In China, das wissen wir natürlich, isst man anders. Damit sind nicht die Stäbchen gemeint, sondern die Verweildauer im Restaurant. Sobald der Letzte aufgegessen hat, verlassen alle fluchtartig das Lokal. Noch ein bisschen herumsitzen und klönen – nichts für Chinesen.

 

Zum Glück halten wir es genauso, denn kaum im Hotel, beginnt ein grandioses Gewitter mit beeindruckenden Blitzen, Hagel und Regen. Was für ein Schauspiel! Der Verkehr auf der Strasse kommt kurzfristig zum Erliegen. Die wissen ja, dass es nur einen Moment dauert.

 

Früh am nächsten Morgen plattert es dann auch noch einen Moment, aber ab zehn wird es langsam heller und blauer. Wir erledigen kurz online die Gesundheitschecks für die Ausreise, machen screenshots des codes – endlich funktioniert das Netz mal einen Moment.

 

An der Rezeption hat zum Glück die zauberhafte Lady Dienst, die etwas Englisch spricht.
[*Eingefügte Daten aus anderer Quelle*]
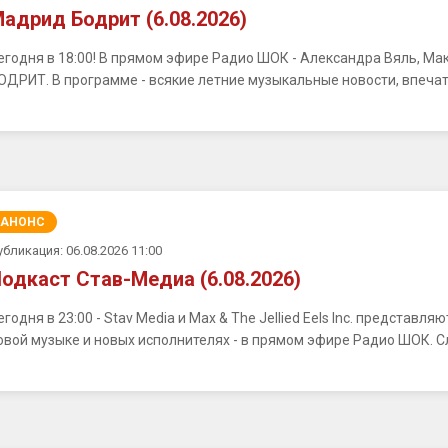
адрид Бодрит (6.08.2026)
егодня в 18:00! В прямом эфире Радио ШОК - Александра Вяль, М
ОДРИТ. В программе - всякие летние музыкальные новости, впечатл
АНОНС
убликация: 06.08.2026 11:00
одкаст Став-Медиа (6.08.2026)
егодня в 23:00 - Stav Media и Max & The Jellied Eels Inc. представ
овой музыке и новых исполнителях - в прямом эфире Радио ШОК. С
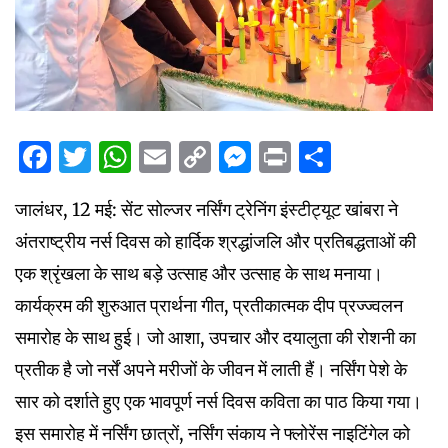
Facebook
Twitter
WhatsApp
Email
Copy
Messenger
Print
Share
Link
जालंधर, 12 मई: सेंट सोल्जर नर्सिंग ट्रेनिंग इंस्टीट्यूट खांबरा ने
अंतराष्ट्रीय नर्स दिवस को हार्दिक श्रद्धांजलि और प्रतिबद्धताओं की
एक श्रृंखला के साथ बड़े उत्साह और उत्साह के साथ मनाया।
कार्यक्रम की शुरुआत प्रार्थना गीत, प्रतीकात्मक दीप प्रज्ज्वलन
समारोह के साथ हुई। जो आशा, उपचार और दयालुता की रोशनी का
प्रतीक है जो नर्सें अपने मरीजों के जीवन में लाती हैं। नर्सिंग पेशे के
सार को दर्शाते हुए एक भावपूर्ण नर्स दिवस कविता का पाठ किया गया।
इस समारोह में नर्सिंग छात्रों, नर्सिंग संकाय ने फ्लोरेंस नाइटिंगेल को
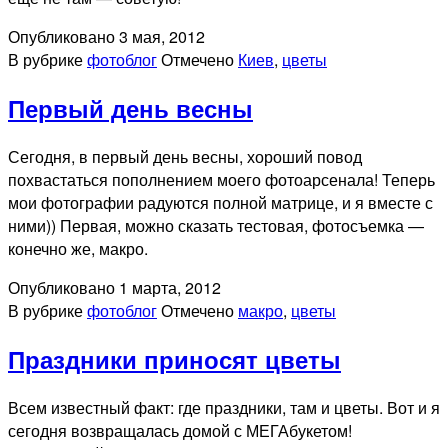
Опубликовано
3 мая, 2012
В рубрике
фотоблог
Отмечено
Киев
,
цветы
Первый день весны
Сегодня, в первый день весны, хороший повод
похвастаться пополнением моего фотоарсенала! Теперь
мои фотографии радуются полной матрице, и я вместе с
ними)) Первая, можно сказать тестовая, фотосъемка —
конечно же, макро.
Опубликовано
1 марта, 2012
В рубрике
фотоблог
Отмечено
макро
,
цветы
Праздники приносят цветы
Всем известный факт: где праздники, там и цветы. Вот и я
сегодня возвращалась домой с МЕГАбукетом!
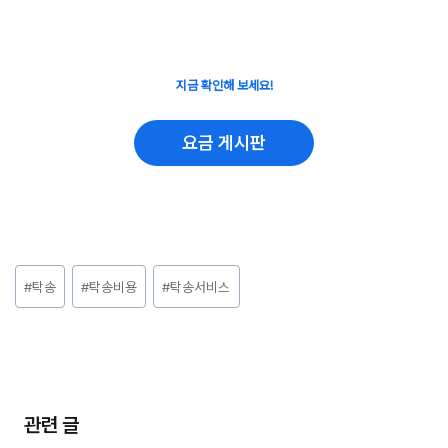
지금 확인해 보세요!
요금 게시판
Post
#
탁송
#
탁송비용
#
탁송서비스
Tags:
관련 글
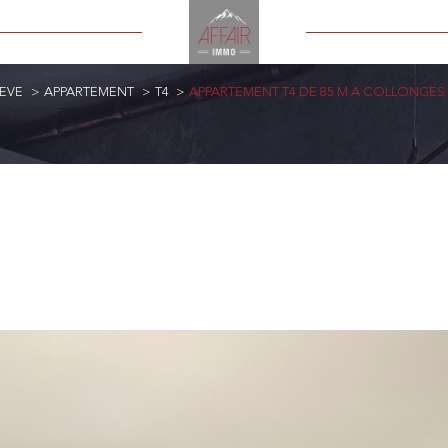
EVE
APPARTEMENT
T4
APPARTEMENT T4 DE 85 M A COLLONGES 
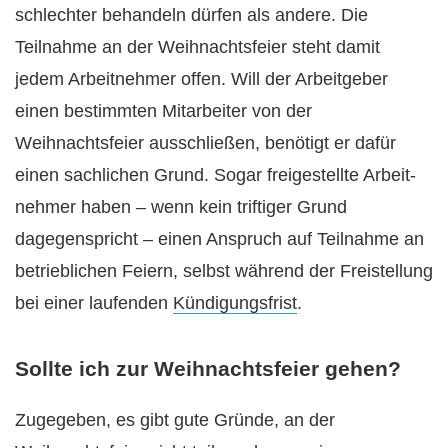
schlechter behandeln dürfen als andere. Die
Teilnahme an der Weihnachtsfeier steht damit
jedem Arbeitnehmer offen. Will der Arbeitgeber
einen bestimmten Mitarbeiter von der
Weihnachtsfeier ausschließen, benötigt er dafür
einen sachlichen Grund. Sogar freige­stellte Arbeit­
nehmer haben – wenn kein triftiger Grund
dagegenspricht – einen Anspruch auf Teilnahme an
betrieblichen Feiern, selbst während der Freistellung
bei einer laufenden
Kündigungs­frist
.
Sollte ich zur Weihnachtsfeier gehen?
Zugegeben, es gibt gute Gründe, an der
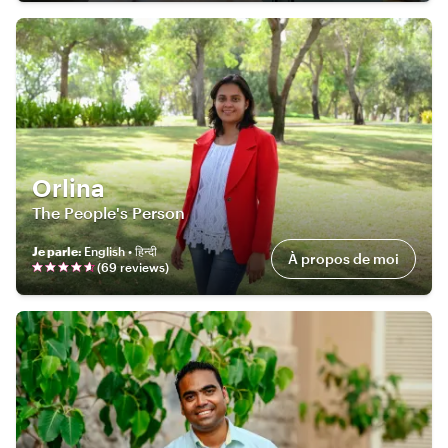
Orlina
The People's Person
Je parle
:
English • हिन्दी
À propos de moi
(
69
review
s
)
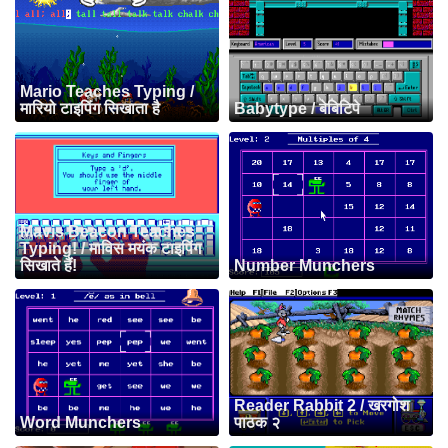
Mario Teaches Typing /
मारियो टाइपिंग सिखाता है
Babytype / बेबिटिपे
Mavis Beacon Teaches
Typing! / माविस मयंक टाइपिंग
सिखाते हैं!
Number Munchers
Reader Rabbit 2 / खरगोश
Word Munchers
पाठक २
Wir verklickern ihr, dass wir morgen ganz früh auschecken und um sechs ein Taxi brauchen. Sollte alles klappen. Die Fahrt zum Bahnhof wird eine Stunde dauern, gibt sie zu bedenken, haben wir aber kalkuliert.

 

Damit wenden wir uns wieder unserer touristischen Entdeckungsreise zu. Statt wie üblich nach links, gehen wir heute mal nach rechts, weil der Enigma-Experte da einen Tempel vermutet. Und eine Filiale von China mobile, weil seine simcard fast nie funktioniert. Mein e-sim hält da besser durch. Wieder viel Gerede und Übersetzungen. Das Ende vom Lied? Nix. Morgen verlassen wir China, wollen wir uns mal nicht aufregen und schön unser Tempelchen suchen.

 

Wir geraten in ein Wohngebiet mit altem Baubestand, streifen durch Höfe und Hinterhöfe, sehen vielen Menschen zu, die gerade in einem der Imbisse ihr Mittagessen zu sich nehmen. Nur vom Tempel ist nichts zu sehen.

 

Das macht uns erst recht neugierig. Plötzlich biegen wir in eine Strasse ein, deren Bäume alle zauberhaft mit zahlreichen Girlanden geschmückt sind. Rot, Rot, Rot! Am Strassenrand wird Obst und Gemüse verkauft, in den winzigen Geschäften alles mögliche. Ganz zufällig finden wir uns in einer kleinen Strasse mit Marktständen wieder. Natürlich genau richtig nach unserem Geschmack.

 

Doch es wird noch viel besser. Dieser Weg führt in eine so großartige, riesige Markthalle mitten im Wohngebiet, dass es uns kurz den Atem verschlägt. Obst, Gemüse, Fleisch, Zubereitetes und Rohes, dazwischen Mütterchen mit Einkaufsnetz und junge Menschen, die an Obststücken nagen. Wie schön! Dass die Chinesen überaus freundlich sind, haben wir sicher mehrmals betont. Hier auf dem Markt ist es nicht anders. Wir winken und lachen und fotografieren – wunderbar.

 

Ein paar Ecken weiter verschlägt es uns auf eine Art Grosshandelsplatz für Lebensmittel. Ungeheure Mengen an Dimsums, Entenfüssen und Schweinsbeinen, vorgekocht oder auch nur geformt, bereit für den Verkauf und Export. Auch hier wird unsere Neugierde mit Lächeln quittiert.

 

Unser Mittagessen findet in einer der kleinen Gaststätten statt: Hervorragende Gemüsebrühe mit Dumplings, gefüllte Täschchen mit Fischsauce. Richtig gut! Wir trinken zwei Bier dazu und zahlen für alles weniger als drei Euro.

 

Zeit für eine Siesta. Wir müssen noch die Klamotten zusammenpacken und heute früh ins Bett, weil der Wecker um 4:45 rasseln wird. Vor uns liegt ein langer Tag, der uns nach Laos bringen wird.

 

Aber vor uns liegt auch noch ein Abendessen, für das wir das Vogue ins Auge gefasst haben. Die internationalen Restaurantnamen täuschen uns schon lange nicht mehr. Dahinter verbergen sich astreine chinesische Küchen. Zum Glück!